**** Material for this task
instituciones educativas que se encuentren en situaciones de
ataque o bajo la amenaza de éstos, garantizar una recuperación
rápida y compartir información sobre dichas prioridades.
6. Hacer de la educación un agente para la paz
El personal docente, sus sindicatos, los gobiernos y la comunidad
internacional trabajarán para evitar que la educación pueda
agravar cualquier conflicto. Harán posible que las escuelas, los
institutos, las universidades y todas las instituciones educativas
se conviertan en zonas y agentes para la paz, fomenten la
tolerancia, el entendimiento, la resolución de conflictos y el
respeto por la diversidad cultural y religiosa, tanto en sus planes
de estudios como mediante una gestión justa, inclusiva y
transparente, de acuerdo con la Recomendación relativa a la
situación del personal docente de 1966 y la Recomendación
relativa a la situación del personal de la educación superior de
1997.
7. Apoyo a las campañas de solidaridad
********
**Task item**. With the line containing "relativa a la situación" as the first and the last line of the data as the final one, copy every line between them exactly, those two included.

**Answer area**.
relativa a la situación del personal de la educación superior de
1997.
7. Apoyo a las campañas de solidaridad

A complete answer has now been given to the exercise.